There is actually a potential for a Netanyahu victory in this scenario, and it goes something like this. A lot of politically conservative types have been denying the prime minister their votes in the last two go-rounds for various reasons: time for new blood, voting for smaller, more right-of-center parties, and general disillusionment. Those voters could be rallied back into the fold if they can be sold on the importance of “sending a message” to those elitists, those eggheads, those softies, you know the drill. Bottom line, you never know: this may make some people angry enough to consolidate around the one tried leader who can articulate their worldview and occasionally honor it in his policies. (Did I say “tried”? Poor choice of words.)

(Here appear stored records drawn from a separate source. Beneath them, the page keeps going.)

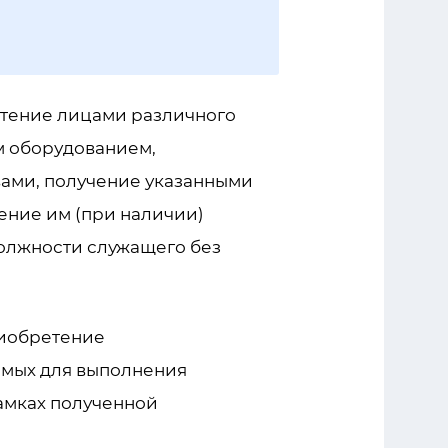
тение лицами различного
м оборудованием,
ами, получение указанными
ение им (при наличии)
должности служащего без
риобретение
имых для выполнения
амках полученной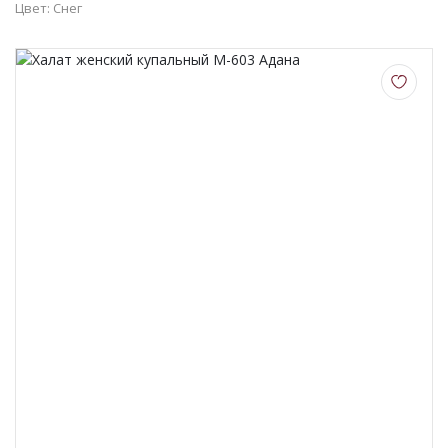
Цвет: Снег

The charges center around the classic modes of corruption: buying gifts with favors and buying favors with gifts. Specifically, he stands accused of accepting expensive cigars from billionaires who want access and of giving benefits to media companies in return for better coverage. This is ironic when one considers that Rush Limbaugh has said on the air that Netanyahu brings him cigars. So did Netanyahu regift the billionaires’ cigars to get better coverage from Rush? Shhhh, we had better pipe down before they announce a fourth count.
Remember, Israel has already jailed a former prime minister on similar charges. Ehud Olmert was sentenced to 11 months in prison for accepting cash gifts and collectible pens while double-billing the government and foreign donors for his travel. The Israeli Supreme Court thought that was too lenient and tacked another five months onto his sentence. So this is not a hollow threat. And to Netanyahu’s chagrin, his rival Benjamin Gantz tweeted an old video clip of Netanyahu saying Olmert should resign before his indictment comes down, advice Olmert followed.
But Netanyahu is not Olmert. Benjamin has a following of people who feel a deep bond with him that is almost personal. He is the longest-serving prime minister in the 71-year history of the state of Israel, surpassing David Ben-Gurion. His brother was the martyred hero of Entebbe. He was one of the heroes who stormed a hijacked Sabena plane in Tel Aviv Airport and rescued the passengers. And he has presided over the great tech boom, which has brought the small country a bounty of prosperity. The Jewish People was founded to fight iconolatry, but he is an icon of sorts.
The comparisons between his current situation and that of our president are as ubiquitous as they are odious, so I will leave that for creeps like Democrat Congressman John Yarmuth, who said, “Bad week for criminal heads of state.”
All of this brings us full circle or right triangle, from the geometry to the new calculus. All bets are now off. Once the goody-two-shoes attorney general, a Netanyahu appointee, decided to indict, he unleashed a new element into the mix that seems certain to blow up the electoral stalemate one way or the other. If people buy into this indictment as the triumph of good government, then Benny will have to take mandatory retirement at age 70. But if the indictment is seen as officious busybody pettifogging, if it is seen as bureaucrats trying to nullify voters, it may just sell his voting bloc into voting him off the cell block.